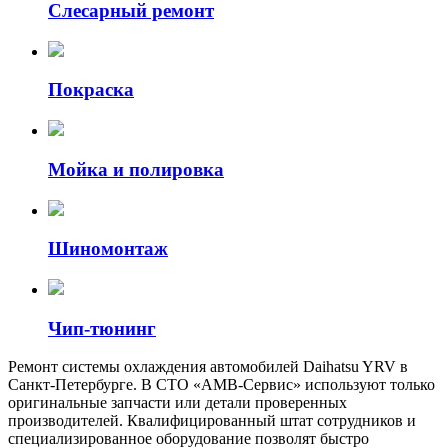
Слесарный ремонт
Покраска
Мойка и полировка
Шиномонтаж
Чип-тюнинг
Ремонт системы охлаждения автомобилей Daihatsu YRV в
Санкт-Петербурге. В СТО «АМВ-Сервис» используют только
оригинальные запчасти или детали проверенных
производителей. Квалифицированный штат сотрудников и
специализированное оборудование позволят быстро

**TASK REQUIREMENTS**: The lines from the one with "Санкт-Петербурге. В СТО" through the end of the data above are to be set down exactly, with both boundary lines included and no other lines.

**FINISHED TASK**:
Санкт-Петербурге. В СТО «АМВ-Сервис» используют только
оригинальные запчасти или детали проверенных
производителей. Квалифицированный штат сотрудников и
специализированное оборудование позволят быстро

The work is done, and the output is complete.